ASSIGNMENT: Give all the lines below again, exactly, with no pictures.

SUPPLIED MATERIAL:
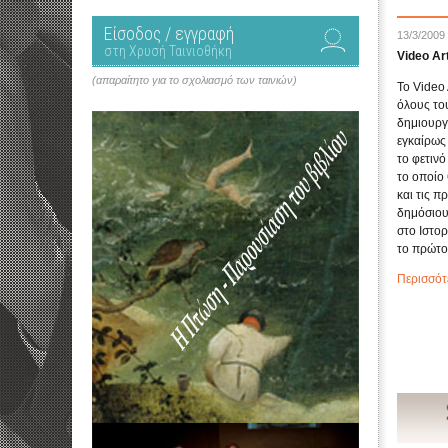
Είσοδος / εγγραφή
13/3/2009
στη Χρυσή Ταινιοθήκη
Video Ar
(απαραίτητο για το σχολιασμό των ταινιών)
Το Video 
όλους του
δημιουργ
εγκαίρως 
το φετιν
το οποίο
και τις π
δημόσιου
στο Ιστο
το πρώτο 
Περισσότ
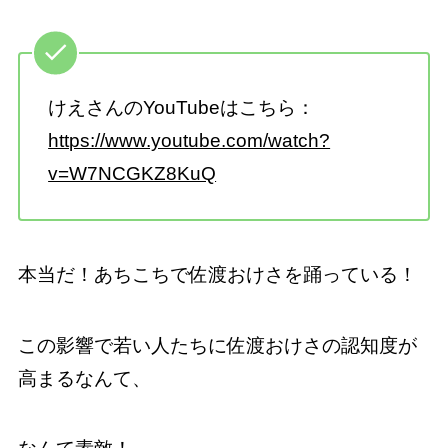
けえさんのYouTubeはこちら：
https://www.youtube.com/watch?
v=W7NCGKZ8KuQ
本当だ！あちこちで佐渡おけさを踊っている！
この影響で若い人たちに佐渡おけさの認知度が
高まるなんて、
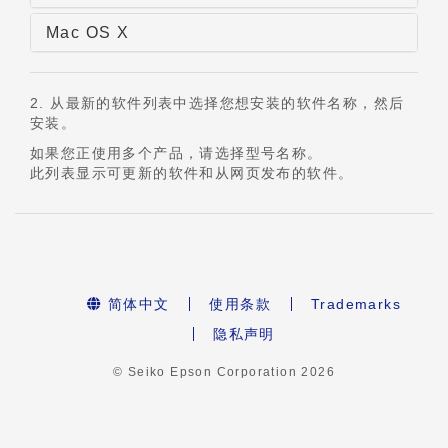
Mac OS X
2. 从最新的软件列表中选择您想安装的软件名称，然后
安装。
如果您正使用多个产品，请选择型号名称。
此列表显示可更新的软件和从网页发布的软件。
简体中文
使用条款
Trademarks
隐私声明
© Seiko Epson Corporation
2026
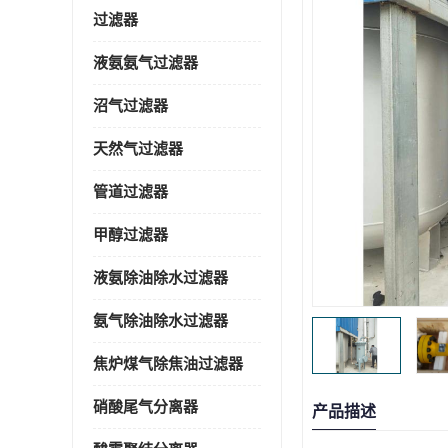
过滤器
液氨氨气过滤器
沼气过滤器
天然气过滤器
管道过滤器
甲醇过滤器
液氨除油除水过滤器
氨气除油除水过滤器
焦炉煤气除焦油过滤器
硝酸尾气分离器
产品描述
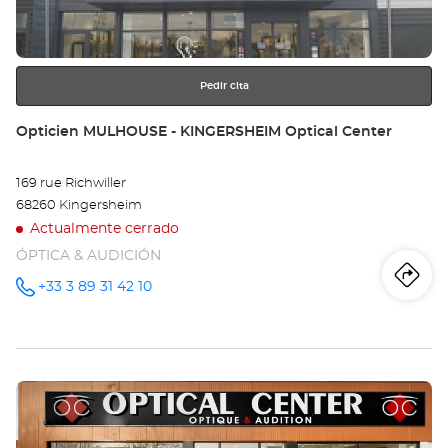
obtener
Opt
más
información
Ce
Pedir cita
Tienda:
Opticien MULHOUSE - KINGERSHEIM Optical Center
169 rue Richwiller
68260 Kingersheim
Actualmente cerrado
ÓPTICA & AUDICIÓN
Iti
a
+33 3 89 31 42 10
número
de
teléfono
la
tie
Pulse
Op
ENTER
MU
para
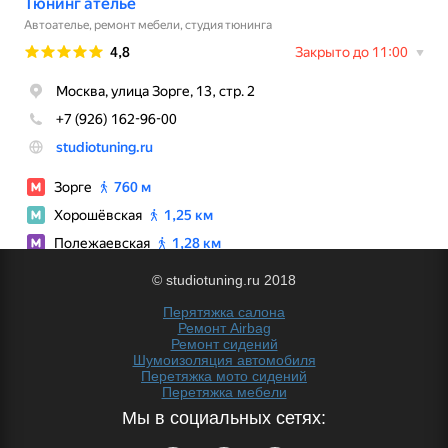
© studiotuning.ru 2018
Перятяжка салона
Ремонт Airbag
Ремонт сидений
Шумоизоляция автомобиля
Перетяжка мото сидений
Перетяжка мебели
Мы в социальных сетях:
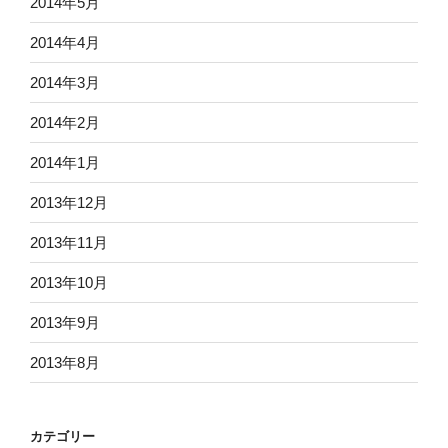
2014年5月
2014年4月
2014年3月
2014年2月
2014年1月
2013年12月
2013年11月
2013年10月
2013年9月
2013年8月
カテゴリー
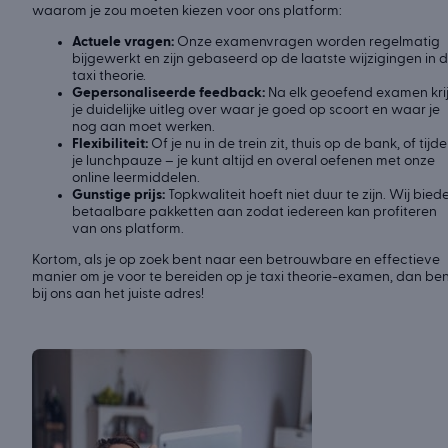
waarom je zou moeten kiezen voor ons platform:
Actuele vragen:
Onze examenvragen worden regelmatig
bijgewerkt en zijn gebaseerd op de laatste wijzigingen in 
taxi theorie.
Gepersonaliseerde feedback:
Na elk geoefend examen kri
je duidelijke uitleg over waar je goed op scoort en waar je
nog aan moet werken.
Flexibiliteit:
Of je nu in de trein zit, thuis op de bank, of tijd
je lunchpauze – je kunt altijd en overal oefenen met onze
online leermiddelen.
Gunstige prijs:
Topkwaliteit hoeft niet duur te zijn. Wij bied
betaalbare pakketten aan zodat iedereen kan profiteren
van ons platform.
Kortom, als je op zoek bent naar een betrouwbare en effectieve
manier om je voor te bereiden op je taxi theorie-examen, dan ben
bij ons aan het juiste adres!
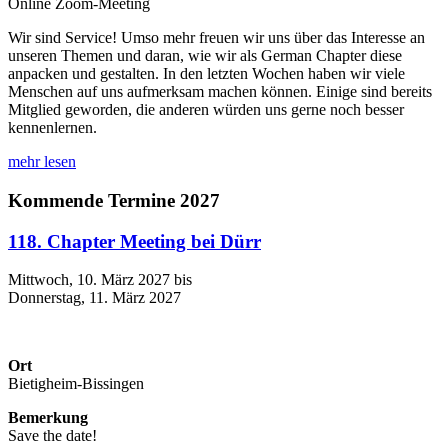
Online Zoom-Meeting
Wir sind Service! Umso mehr freuen wir uns über das Interesse an
unseren Themen und daran, wie wir als German Chapter diese
anpacken und gestalten. In den letzten Wochen haben wir viele
Menschen auf uns aufmerksam machen können. Einige sind bereits
Mitglied geworden, die anderen würden uns gerne noch besser
kennenlernen.
mehr lesen
Kommende Termine 2027
118. Chapter Meeting bei Dürr
Mittwoch, 10. März 2027 bis
Donnerstag, 11. März 2027
Ort
Bietigheim-Bissingen
Bemerkung
Save the date!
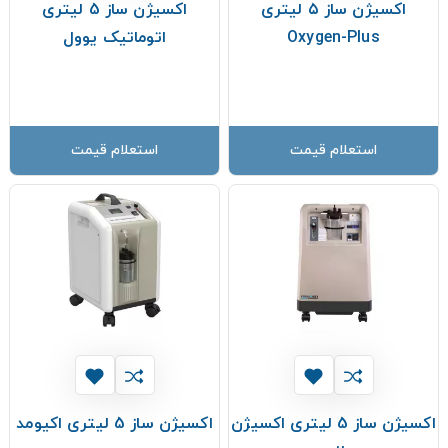
اکسیژن ساز ۵ لیتری
اکسیژن ساز 5 لیتری
Oxygen-Plus
اتوماتیک یوول
استعلام قیمت
استعلام قیمت
اکسیژن ساز 5 لیتری اکسیژن
اکسیژن ساز 5 لیتری اکیومد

OUTPUT BELOW:
Είσοδος / εγγραφή
13/3/2009
στη Χρυσή Ταινιοθήκη
Video Ar
(απαραίτητο για το σχολιασμό των ταινιών)
Το Video 
όλους του
δημιουργ
εγκαίρως 
το φετιν
το οποίο
και τις π
δημόσιου
στο Ιστο
το πρώτο 
Περισσότ
けえさんのYouTubeはこちら：
https://www.youtube.com/watch?
v=W7NCGKZ8KuQ
本当だ！あちこちで佐渡おけさを踊っている！
この影響で若い人たちに佐渡おけさの認知度が
高まるなんて、
Mac OS X
2. 从最新的软件列表中选择您想安装的软件名称，然后
安装。
如果您正使用多个产品，请选择型号名称。
此列表显示可更新的软件和从网页发布的软件。
简体中文
使用条款
Trademarks
隐私声明
© Seiko Epson Corporation
2026
过滤器
液氨氨气过滤器
沼气过滤器
天然气过滤器
管道过滤器
甲醇过滤器
液氨除油除水过滤器
氨气除油除水过滤器
焦炉煤气除焦油过滤器
硝酸尾气分离器
产品描述
obtener
Opt
más
información
Ce
Pedir cita
Tienda:
Opticien MULHOUSE - KINGERSHEIM Optical Center
169 rue Richwiller
68260 Kingersheim
Actualmente cerrado
ÓPTICA & AUDICIÓN
Iti
a
+33 3 89 31 42 10
número
de
teléfono
la
tie
Pulse
Op
ENTER
MU
para
© studiotuning.ru 2018
Перятяжка салона
Ремонт Airbag
Ремонт сидений
Шумоизоляция автомобиля
Перетяжка мото сидений
Перетяжка мебели
Мы в социальных сетях:
2014年5月
2014年4月
2014年3月
2014年2月
2014年1月
2013年12月
2013年11月
2013年10月
2013年9月
2013年8月
カテゴリー
waarom je zou moeten kiezen voor ons platform:
Actuele vragen:
Onze examenvragen worden regelmatig
bijgewerkt en zijn gebaseerd op de laatste wijzigingen in 
taxi theorie.
Gepersonaliseerde feedback:
Na elk geoefend examen kri
je duidelijke uitleg over waar je goed op scoort en waar je
nog aan moet werken.
Flexibiliteit:
Of je nu in de trein zit, thuis op de bank, of tijd
je lunchpauze – je kunt altijd en overal oefenen met onze
online leermiddelen.
Gunstige prijs:
Topkwaliteit hoeft niet duur te zijn. Wij bied
betaalbare pakketten aan zodat iedereen kan profiteren
van ons platform.
Kortom, als je op zoek bent naar een betrouwbare en effectieve
manier om je voor te bereiden op je taxi theorie-examen, dan ben
bij ons aan het juiste adres!
Online Zoom-Meeting
Wir sind Service! Umso mehr freuen wir uns über das Interesse an
unseren Themen und daran, wie wir als German Chapter diese
anpacken und gestalten. In den letzten Wochen haben wir viele
Menschen auf uns aufmerksam machen können. Einige sind bereits
Mitglied geworden, die anderen würden uns gerne noch besser
kennenlernen.
mehr lesen
Kommende Termine 2027
118. Chapter Meeting bei Dürr
Mittwoch, 10. März 2027 bis
Donnerstag, 11. März 2027
Ort
Bietigheim-Bissingen
Bemerkung
Save the date!
اکسیژن ساز ۵ لیتری
اکسیژن ساز 5 لیتری
Oxygen-Plus
اتوماتیک یوول
استعلام قیمت
استعلام قیمت
اکسیژن ساز 5 لیتری اکسیژن
اکسیژن ساز 5 لیتری اکیومد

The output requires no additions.